Allergan Removed From Watch List | Access to Records on Older SEC Probe Denied

AGN

Based on new information received from the SEC, we are removing Allergan from our Watch List.  The SEC also denied our access to documents that would explain what took place in an SEC investigation which closed on 02-Jan-2013.

"Files Do Not Contain Information Responsive to Your Request"

The SEC had previously cited the "law enforcement exemption" of the FOIA as basis to block our access to the detailed records we sought on Allergan.  As a matter of law, the SEC acknowledged some sort of investigative activity. The SEC did not disclose the details of that investigation.
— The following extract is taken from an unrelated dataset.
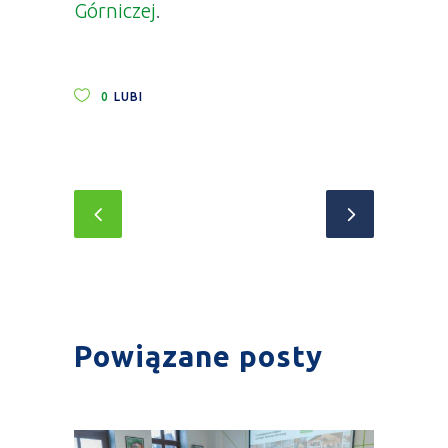
Górniczej
.
0
LUBI
Powiązane posty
The SEC reminds us that its assertion of the law enforcement exemption should not be construed as an indication by the Commission or its staff that any violations of law have occurred with respect to any person, entity, or security.

At the time of the SEC’s earlier response to us, we found no clear disclosures of SEC investigative activity made by Allergan.  We then added it to the Probes Reporter Watch List as companies with “Possible Undisclosed SEC Investigations”.

In response to an appeal we filed with the SEC's Office of the General Counsel, we were informed there are no records responsive to our request.  The SEC's letter was dated 01-Jul-2014.  While the SEC’s letter was not specific, we were told this could mean:

  1. There was an investigation that concluded in the past but the SEC’s records were not current at the time of our request. 
     
  2. Alternatively, there may be an investigation involving not the company, but some other person or entity and the company was incidentally named or tangentially listed.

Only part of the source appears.